He didn’t need anyone to tell him that. The verdict had been delivered years ago. He had seen and done too many ugly things throughout his life, things he wasn't proud of, things no amount of soap could ever wash away. 

He killed. Not just enemies in the heat of the battle, but his own comrades, people he had failed to save. He was friend-killer Kakashi for a reason. He trained children to go to war (poorly, some might say. He was willing to be the first one to admit he was a horrible teacher)

He let his team fall apart. Twice. The first time Obito died for him, it was his own hand that killed Rin and he watched Minato die. 
The second, with Team 7, felt like an agonizing replay of his mistakes. As if he hadn't learnt anything the first time. 

Maybe he hadn't.

He let Sasuke go, he didn’t listen when he was told the Uchiha would desert. He neglected both Sakura and Naruto until the team fractured beyond repair. Naruto went on a journey to train with Jiraiya and Sakura became Tsunade's apprentice. 

Good for them. They deserved better than whatever he could provide. If they had stayed under his responsibility, they would be dead by now too. At least he moved a few threads to convince the legendary sannin to train them. It was the single good thing he had done for them. Might some say it was irresponsible to let his genin wander seeking training from other people, but Kakashi knew better. They couldn’t stay with him.

Everyone he had ever sworn to protect had slipped through his fingers in the end. 

He was a failure. 

No one said it out loud. Perhaps they didn't notice because they couldn't see beneath his carefully constructed relaxed facade. Or perhaps they didn't care so long as the Copy Ninja remained useful. He was a valuable asset to the village after all. The most deadly weapon.

The only thing he had ever done well in his life was fight.

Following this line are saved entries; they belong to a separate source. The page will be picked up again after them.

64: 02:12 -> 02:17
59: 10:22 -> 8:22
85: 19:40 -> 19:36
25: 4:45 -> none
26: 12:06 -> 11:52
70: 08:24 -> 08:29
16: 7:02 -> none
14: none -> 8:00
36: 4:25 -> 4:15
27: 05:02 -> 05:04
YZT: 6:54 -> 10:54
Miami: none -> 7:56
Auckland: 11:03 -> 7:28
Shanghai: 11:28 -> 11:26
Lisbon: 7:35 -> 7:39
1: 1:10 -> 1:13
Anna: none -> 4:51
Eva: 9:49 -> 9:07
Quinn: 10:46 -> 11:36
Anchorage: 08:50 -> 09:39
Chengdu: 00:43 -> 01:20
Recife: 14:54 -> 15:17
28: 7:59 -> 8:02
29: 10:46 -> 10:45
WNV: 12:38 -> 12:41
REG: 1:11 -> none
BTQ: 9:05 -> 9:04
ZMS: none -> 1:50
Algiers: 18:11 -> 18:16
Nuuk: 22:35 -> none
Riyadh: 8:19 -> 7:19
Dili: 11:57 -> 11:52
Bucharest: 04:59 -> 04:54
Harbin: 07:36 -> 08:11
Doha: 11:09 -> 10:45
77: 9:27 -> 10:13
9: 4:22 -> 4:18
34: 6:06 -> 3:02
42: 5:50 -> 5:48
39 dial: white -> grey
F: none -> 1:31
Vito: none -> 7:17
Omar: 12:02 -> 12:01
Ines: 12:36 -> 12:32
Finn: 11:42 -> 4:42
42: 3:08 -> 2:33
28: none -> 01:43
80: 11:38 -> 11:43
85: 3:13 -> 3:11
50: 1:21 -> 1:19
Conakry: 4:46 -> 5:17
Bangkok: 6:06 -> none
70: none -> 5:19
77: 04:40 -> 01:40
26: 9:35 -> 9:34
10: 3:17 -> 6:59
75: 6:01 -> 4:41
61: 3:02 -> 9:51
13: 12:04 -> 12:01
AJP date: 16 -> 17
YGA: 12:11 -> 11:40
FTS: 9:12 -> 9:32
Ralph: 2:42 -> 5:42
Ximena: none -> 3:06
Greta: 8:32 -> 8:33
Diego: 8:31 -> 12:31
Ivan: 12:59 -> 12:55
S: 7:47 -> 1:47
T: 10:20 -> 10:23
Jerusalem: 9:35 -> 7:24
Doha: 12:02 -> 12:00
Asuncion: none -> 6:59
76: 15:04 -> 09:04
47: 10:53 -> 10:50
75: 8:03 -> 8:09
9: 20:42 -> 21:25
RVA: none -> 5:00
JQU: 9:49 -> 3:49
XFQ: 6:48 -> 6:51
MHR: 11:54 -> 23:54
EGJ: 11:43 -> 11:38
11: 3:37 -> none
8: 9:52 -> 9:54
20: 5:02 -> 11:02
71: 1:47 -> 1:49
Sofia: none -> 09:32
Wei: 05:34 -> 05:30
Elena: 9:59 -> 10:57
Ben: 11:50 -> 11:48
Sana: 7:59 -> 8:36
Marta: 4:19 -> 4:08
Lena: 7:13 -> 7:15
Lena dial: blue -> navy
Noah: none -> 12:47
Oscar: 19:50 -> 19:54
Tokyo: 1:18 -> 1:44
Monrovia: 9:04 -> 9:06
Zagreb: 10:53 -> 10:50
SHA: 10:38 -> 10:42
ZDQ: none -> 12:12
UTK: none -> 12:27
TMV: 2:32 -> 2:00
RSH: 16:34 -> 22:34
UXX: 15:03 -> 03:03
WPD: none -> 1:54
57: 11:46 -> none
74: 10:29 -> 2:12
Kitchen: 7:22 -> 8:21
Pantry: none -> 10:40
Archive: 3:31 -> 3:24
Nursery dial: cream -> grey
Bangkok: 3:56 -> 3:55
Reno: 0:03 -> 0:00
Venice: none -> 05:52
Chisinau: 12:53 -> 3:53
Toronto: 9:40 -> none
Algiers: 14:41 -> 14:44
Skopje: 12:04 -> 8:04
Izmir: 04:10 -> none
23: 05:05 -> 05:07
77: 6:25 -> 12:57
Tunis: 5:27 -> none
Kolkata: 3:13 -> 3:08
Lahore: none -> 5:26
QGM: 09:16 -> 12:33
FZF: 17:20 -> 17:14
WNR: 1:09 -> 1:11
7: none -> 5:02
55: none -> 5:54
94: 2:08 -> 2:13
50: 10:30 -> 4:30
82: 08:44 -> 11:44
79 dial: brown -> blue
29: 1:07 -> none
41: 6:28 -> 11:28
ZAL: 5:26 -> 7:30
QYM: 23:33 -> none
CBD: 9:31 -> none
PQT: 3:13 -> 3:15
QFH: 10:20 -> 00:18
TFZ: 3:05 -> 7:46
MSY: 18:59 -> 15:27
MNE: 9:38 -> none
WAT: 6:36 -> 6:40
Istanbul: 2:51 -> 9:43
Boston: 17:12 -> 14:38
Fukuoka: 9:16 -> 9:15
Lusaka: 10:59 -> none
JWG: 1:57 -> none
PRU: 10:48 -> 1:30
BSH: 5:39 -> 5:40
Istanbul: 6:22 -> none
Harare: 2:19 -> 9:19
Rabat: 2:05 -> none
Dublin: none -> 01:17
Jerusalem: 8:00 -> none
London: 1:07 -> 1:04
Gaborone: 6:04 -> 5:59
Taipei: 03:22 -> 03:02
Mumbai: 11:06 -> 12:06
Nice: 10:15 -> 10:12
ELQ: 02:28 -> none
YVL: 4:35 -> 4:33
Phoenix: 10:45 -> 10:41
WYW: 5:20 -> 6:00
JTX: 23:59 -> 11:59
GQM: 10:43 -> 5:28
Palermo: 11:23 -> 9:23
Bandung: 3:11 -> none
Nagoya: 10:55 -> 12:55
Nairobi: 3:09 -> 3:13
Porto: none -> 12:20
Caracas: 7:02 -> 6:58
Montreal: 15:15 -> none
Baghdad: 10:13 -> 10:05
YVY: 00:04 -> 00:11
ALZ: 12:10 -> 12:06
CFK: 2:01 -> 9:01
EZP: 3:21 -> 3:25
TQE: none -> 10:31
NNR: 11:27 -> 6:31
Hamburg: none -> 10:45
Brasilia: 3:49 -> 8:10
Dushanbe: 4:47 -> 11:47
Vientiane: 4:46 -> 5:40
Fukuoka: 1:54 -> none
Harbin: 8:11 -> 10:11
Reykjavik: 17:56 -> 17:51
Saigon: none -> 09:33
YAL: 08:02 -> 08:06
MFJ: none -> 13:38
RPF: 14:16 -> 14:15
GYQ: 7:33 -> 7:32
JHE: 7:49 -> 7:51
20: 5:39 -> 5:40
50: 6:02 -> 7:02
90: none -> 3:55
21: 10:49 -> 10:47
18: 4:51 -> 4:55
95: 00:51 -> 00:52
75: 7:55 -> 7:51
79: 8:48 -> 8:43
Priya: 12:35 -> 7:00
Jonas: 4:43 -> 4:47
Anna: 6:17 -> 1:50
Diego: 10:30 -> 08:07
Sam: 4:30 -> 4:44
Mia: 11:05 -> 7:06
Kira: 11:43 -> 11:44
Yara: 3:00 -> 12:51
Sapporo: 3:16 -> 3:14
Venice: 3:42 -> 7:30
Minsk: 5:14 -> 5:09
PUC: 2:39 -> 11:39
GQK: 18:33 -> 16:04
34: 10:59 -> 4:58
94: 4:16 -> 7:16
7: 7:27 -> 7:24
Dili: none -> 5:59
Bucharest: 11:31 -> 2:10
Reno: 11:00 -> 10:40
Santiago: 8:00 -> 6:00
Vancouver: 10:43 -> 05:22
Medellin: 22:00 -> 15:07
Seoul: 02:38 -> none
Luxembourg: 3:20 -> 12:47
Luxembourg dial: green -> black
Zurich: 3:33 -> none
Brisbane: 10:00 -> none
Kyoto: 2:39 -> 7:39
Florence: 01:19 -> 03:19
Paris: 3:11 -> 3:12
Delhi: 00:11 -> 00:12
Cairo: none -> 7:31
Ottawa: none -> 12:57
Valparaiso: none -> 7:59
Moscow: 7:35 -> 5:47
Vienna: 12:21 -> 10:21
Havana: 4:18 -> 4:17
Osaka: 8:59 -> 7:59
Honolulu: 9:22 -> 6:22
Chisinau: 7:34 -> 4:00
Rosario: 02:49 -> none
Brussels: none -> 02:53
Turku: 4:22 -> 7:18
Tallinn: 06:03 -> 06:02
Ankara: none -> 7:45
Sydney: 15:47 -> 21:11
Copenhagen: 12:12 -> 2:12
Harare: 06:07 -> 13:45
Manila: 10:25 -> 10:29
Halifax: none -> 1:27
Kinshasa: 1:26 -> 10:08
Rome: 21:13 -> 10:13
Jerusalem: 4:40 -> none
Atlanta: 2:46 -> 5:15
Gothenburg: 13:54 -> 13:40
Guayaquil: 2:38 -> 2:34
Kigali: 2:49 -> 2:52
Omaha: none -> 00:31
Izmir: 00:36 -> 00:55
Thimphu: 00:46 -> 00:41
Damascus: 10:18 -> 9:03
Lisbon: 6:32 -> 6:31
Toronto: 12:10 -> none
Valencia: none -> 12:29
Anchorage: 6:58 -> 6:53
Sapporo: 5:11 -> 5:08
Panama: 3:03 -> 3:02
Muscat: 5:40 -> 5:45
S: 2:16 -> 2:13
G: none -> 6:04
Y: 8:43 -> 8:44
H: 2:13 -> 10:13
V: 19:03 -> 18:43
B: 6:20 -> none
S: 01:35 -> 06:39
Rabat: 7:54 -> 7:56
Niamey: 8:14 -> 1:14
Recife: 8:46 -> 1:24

So, when Pain attacked the Leaf, he did the only thing he was good at. He fought. He threw himself into a battle against an enemy he could not defeat, burning through his already exhausted chakra reserves with reckless abandon. And even in that, in the only thing he was good at, Kakashi failed.

He died.

The world went dark, cold and utterly silent. It wasn't even that heroic, it was like a vacuum inside him drained his own life force due to the overuse of the Mangekyo Sharingan. He surrendered himself to the inevitable darkness, a grim, weary peace washed over him. It was over. At least he got to save Chouji and Chouza from Pain’s jaws.

Death wasn't that bad, he thought. He reunited with his father in the afterlife. He was given the chance to talk with him after all those years. Kakashi listened to him, talked to him, he got to learn things about Sakumo that he never even imagined. He was willing to forgive his father for leaving him alone at just 5 years old. He was finally able to get a little peace of mind.

And then he came back.

That wasn't something he thought he deserved or even wanted for that matter. 

He thought he should've stayed dead, allowing his soul to drift in whatever fate awaited him. Maybe Kami would've been merciful enough to let him remain in the Pure Lands with his father, Obito, Rin and Minato. In a final, quiet reunion. Or maybe not, and he would've been doomed to wander around alone for the rest of eternity. But then again, it would have been fitting. 

But life, in its cruel irony, had other plans. Instead of the quiet emptiness of the afterlife, he was dragged again to the land of the living amid the smell of ozone and the broken sound of Sakura's crying.

He felt her before he could see her. He immediately recognized Sakura's signature chakra invading his body. Too much of it, far too much. 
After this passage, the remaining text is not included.